Jacopetti Files di Fabrizio Fogliato e Fabio Francione apre nuovi squarci sul genere mondo

Parlare del cinema di Jacopetti, Gualtiero Jacopetti, è sempre come infilare il piede dentro un nido di serpenti. Un discrimine molto pericoloso, una materia potenzialmente velenosa. Perché c’è il rischio costante o di cadere nell’apologetica più bieca e corriva o di scendere ideologicamente in guerra contro i cineasta “fascista e reazionario”. A Jacopetti e al suo cinema si va così. Tertium non datur.

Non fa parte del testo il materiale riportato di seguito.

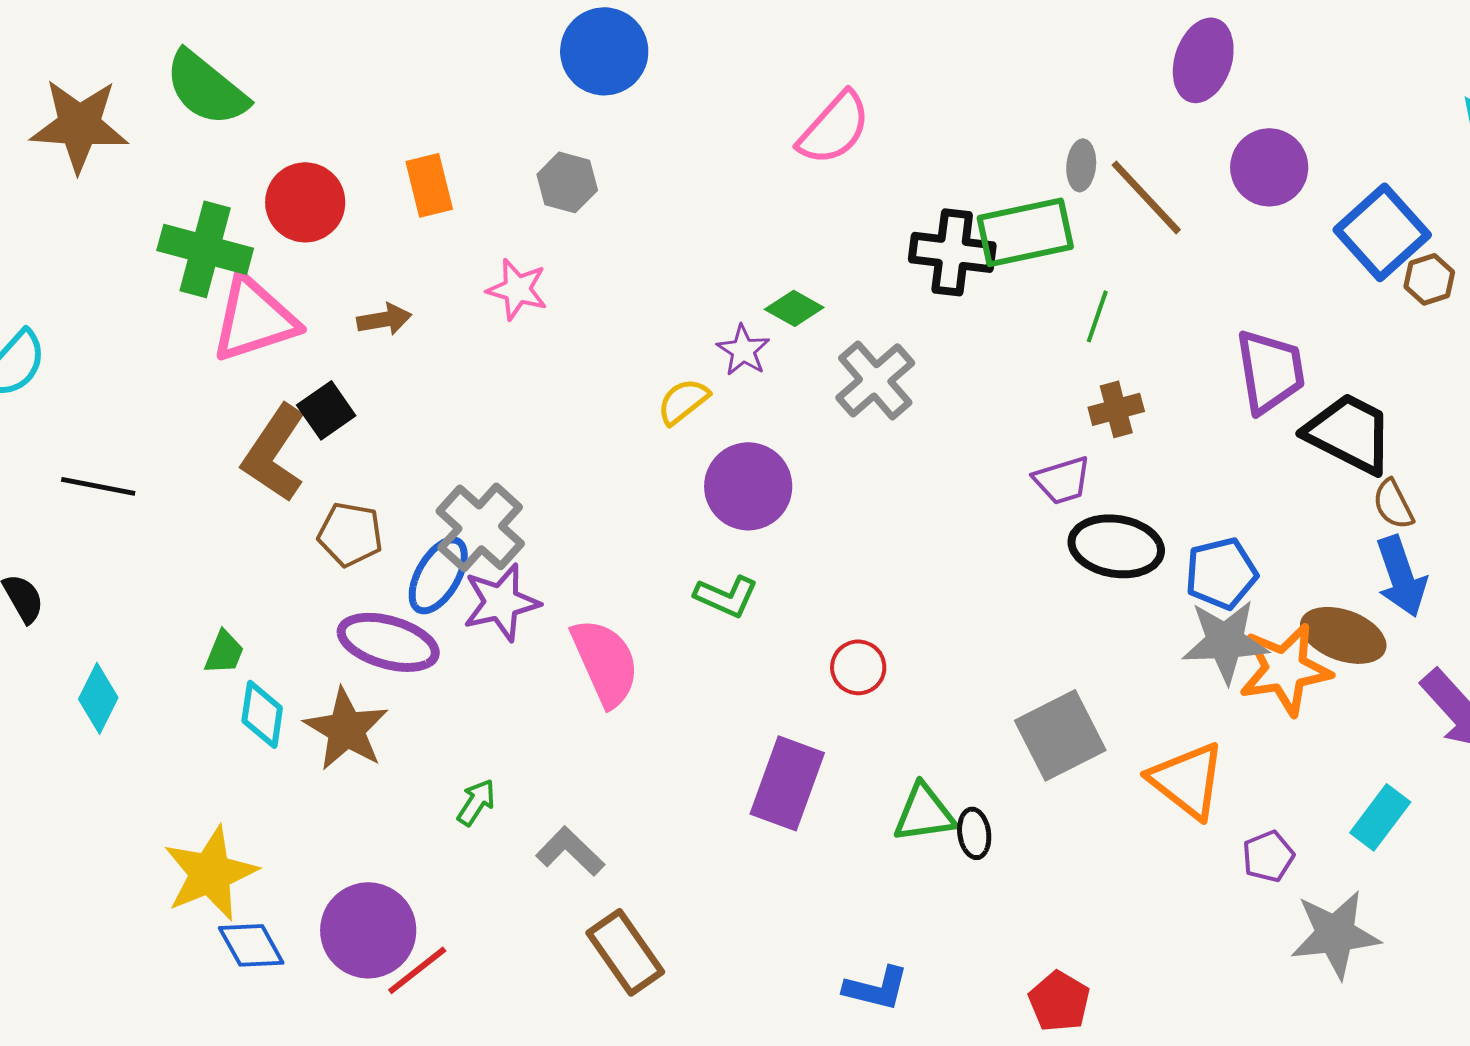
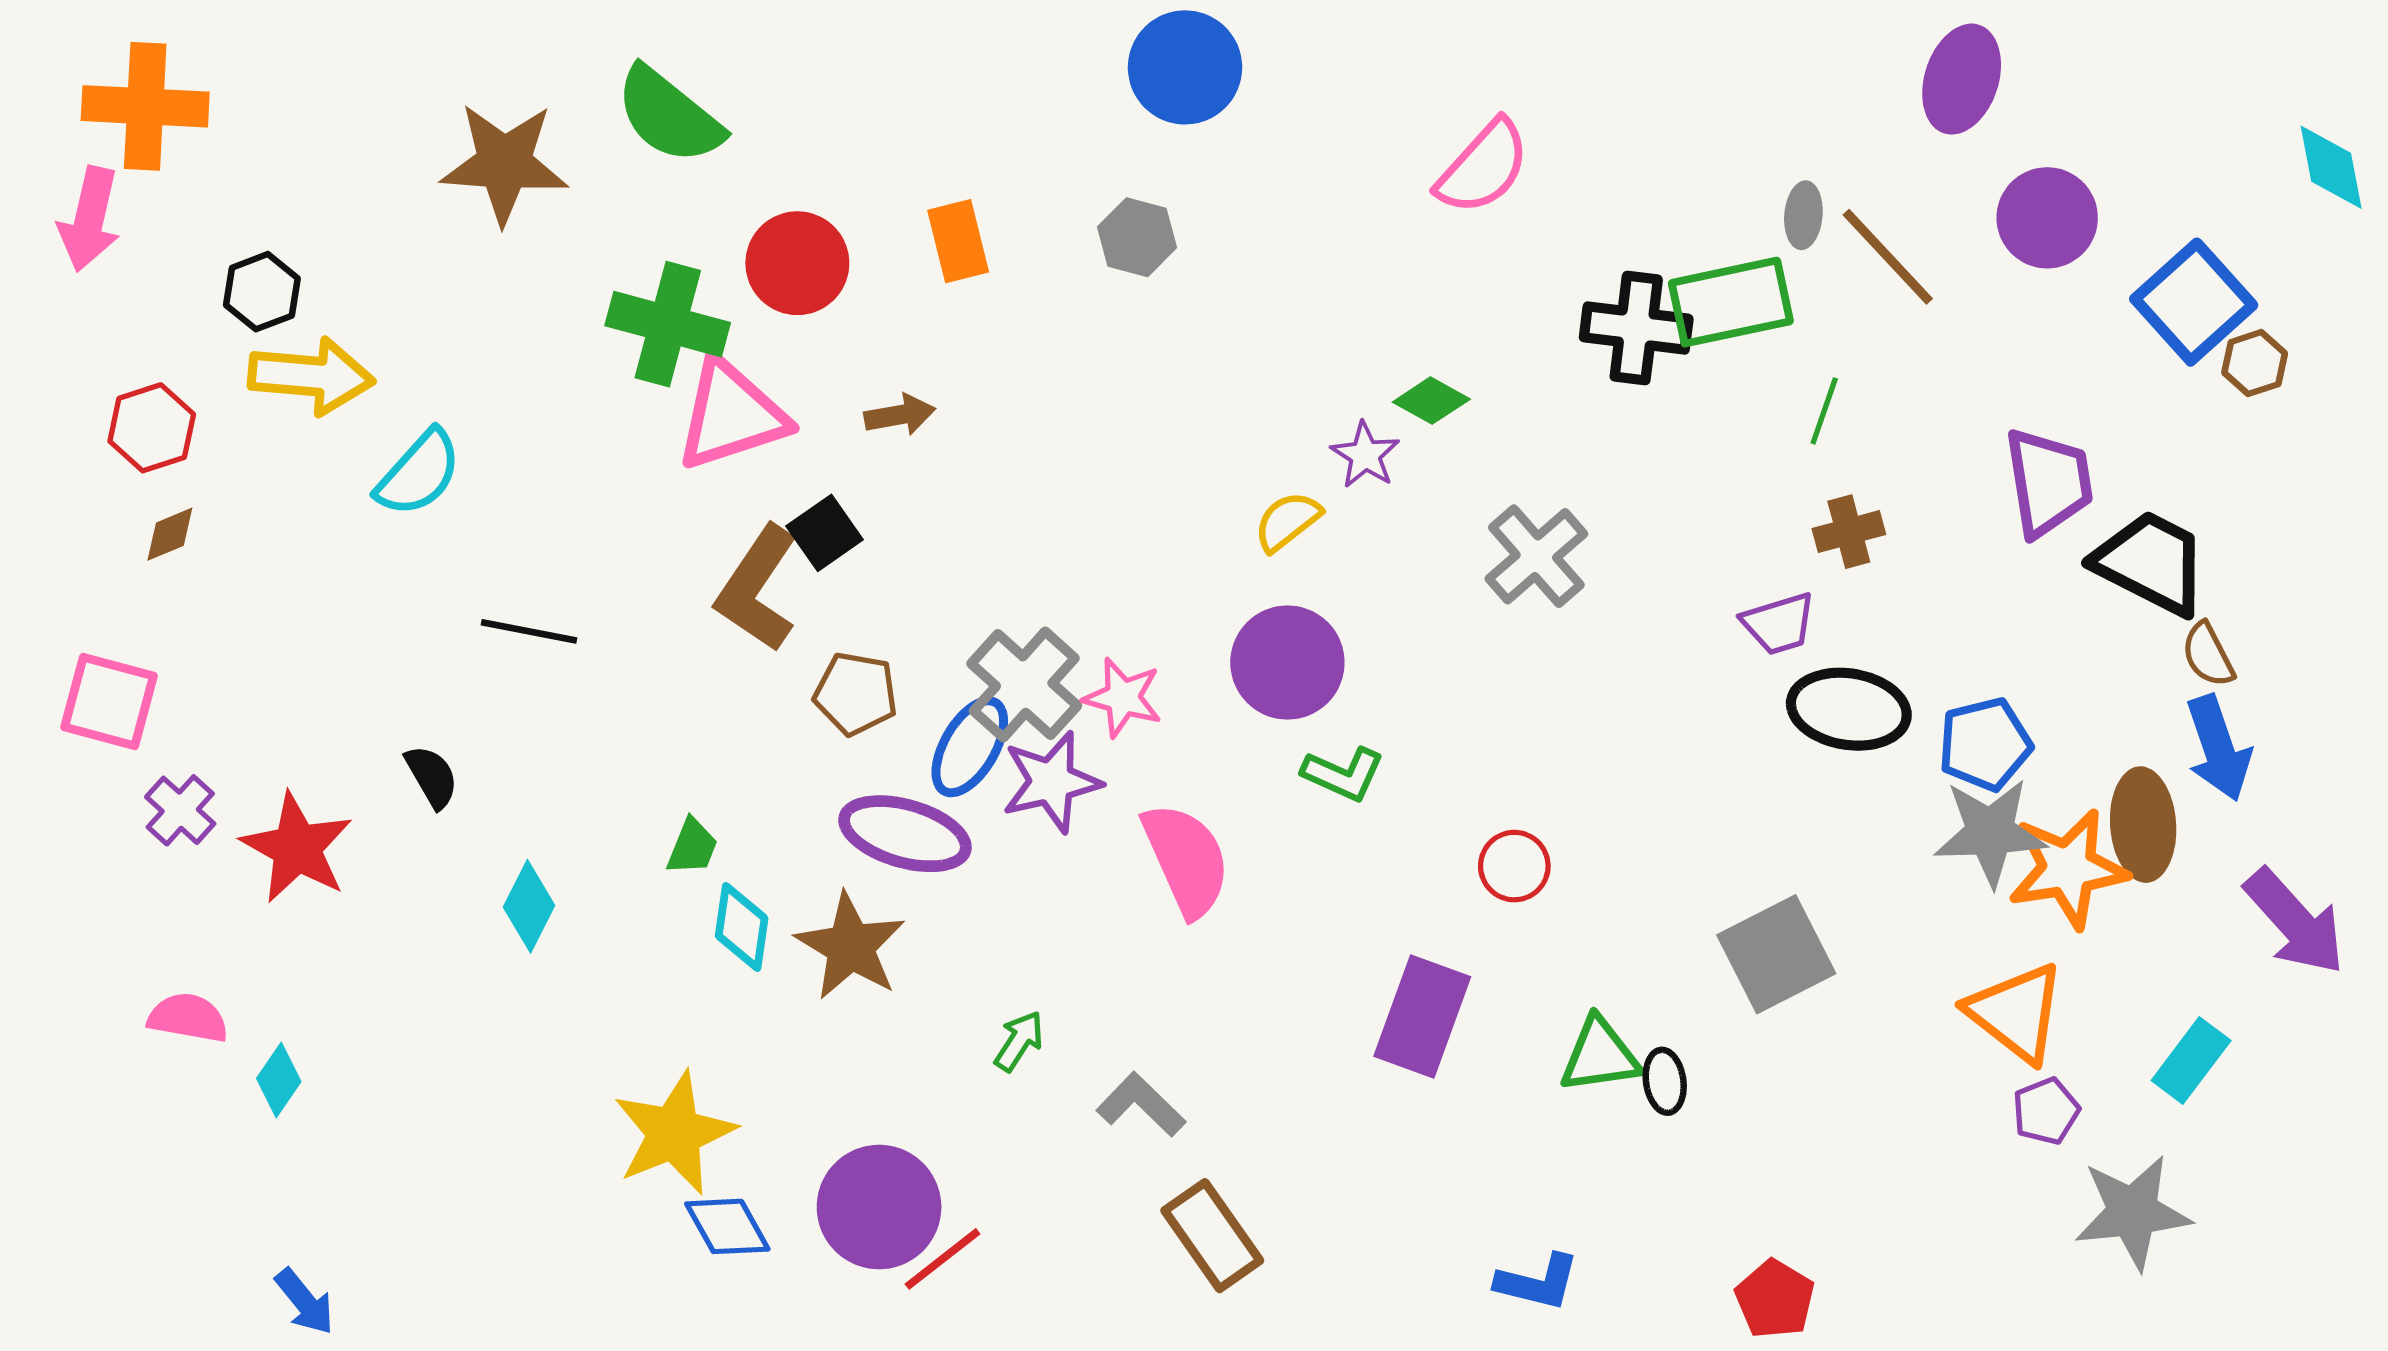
pink star: (517, 289) -> (1123, 698), moved
gray cross: (875, 380) -> (1536, 556), moved
purple circle: (748, 486) -> (1287, 663), moved
brown ellipse: (1343, 635) -> (2143, 825), turned 66
orange triangle: (1187, 780) -> (2016, 1013), moved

Mi piace ricordare che Nocturno fu tra i primi, se non il primo, nel lontano 1998 o ’99,  a disserrare lo scrigno jacopettiano con una lunga intervista che al regista di Mondo cane e Africa Addio! fece Daniele Aramu, il quale, rifacendosi alla dicotomia di cui all’inizio, rientrava decisamente nel novero dei fautori del “Maestro”. Nell’era più moderna, e con ciò intendo gli ultimi dieci anni, credo non si possa fare i conti con Jacopetti e con la sua filosofia, nel bene o nel male, senza avere letto il libro di Stefano Loparco Graffi sul mondo, che ha posto diversi punti fermi nella storia degli studi sul personaggio. Loparco è anch’egli un apologeta ma cum iudicio e con diverse riserve, che, in questo settore specifico di studi, è già moltissimo.

Arriva però adesso anche il volume (volumone, oltre 400 pagine) di Fabrizio Fogliato e Fabio Francione, Jacopetti files, pubblicato da Mimesis Cinema, che da adesso in poi dovrà stare giocoforza nella libreria di chiunque si interessi all’argomento. Si presenta con la dicitura del sottotitolo “Biografia di un genere cinematografico italiano”, alludendo ovviamente al mondo-movie, che esistette nella sua fisionomia più compiuta e che raggiunse ciò che gli antichi avrebbero chiamato il telos, ossia il proprio obiettivo predestinato, il traguardo terminale, solo nella misura in cui esistette il cinema di Jacopetti e soci. Senza Jacopetti non parleremmo di mondo-movie e ho la netta convinzione che oggi neppure andremmo a vedere i POV, i film in soggettiva che è giusto stimare come una delle se non la rivoluzione cinematografica dell’ultimo ventennio ma la cui scaturigine prima va ricercata ben più indietro della Strega di Blair e anche di Cannibal Holocaust che fu – involontariamente, ma questo implica un altro discorso molto più complesso – la versione aggiornata agli anni Ottanta della filosofia mondocanesca di Jacopetti. Perché “biografia”? Perché gli autori hanno raccolto in una serie di quattro “Files” alias Capitoli, una quantità impressionante di materiale critico attinto da quotidiani, riviste e pubblicistica di settore contemporanei ai fatti.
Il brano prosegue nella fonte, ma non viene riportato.